- _Try it_:
Please could you give again the lines from the one holding "for the Digital" through the final line of the data below, exactly, with no other lines?

···

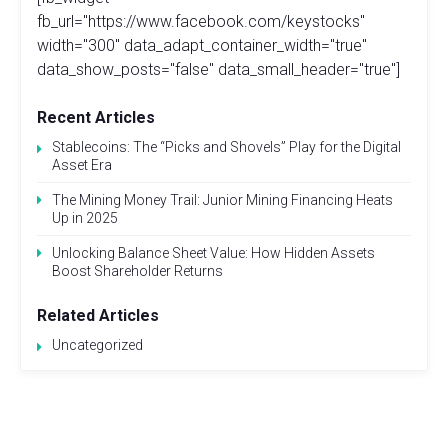
fb_url="https://www.facebook.com/keystocks"
width="300" data_adapt_container_width="true"
data_show_posts="false" data_small_header="true"]
Recent Articles
Stablecoins: The “Picks and Shovels” Play for the Digital
Asset Era
The Mining Money Trail: Junior Mining Financing Heats
Up in 2025
Unlocking Balance Sheet Value: How Hidden Assets
Boost Shareholder Returns
Related Articles
Uncategorized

···

- _Response to this exercise_:
Stablecoins: The “Picks and Shovels” Play for the Digital
Asset Era
The Mining Money Trail: Junior Mining Financing Heats
Up in 2025
Unlocking Balance Sheet Value: How Hidden Assets
Boost Shareholder Returns
Related Articles
Uncategorized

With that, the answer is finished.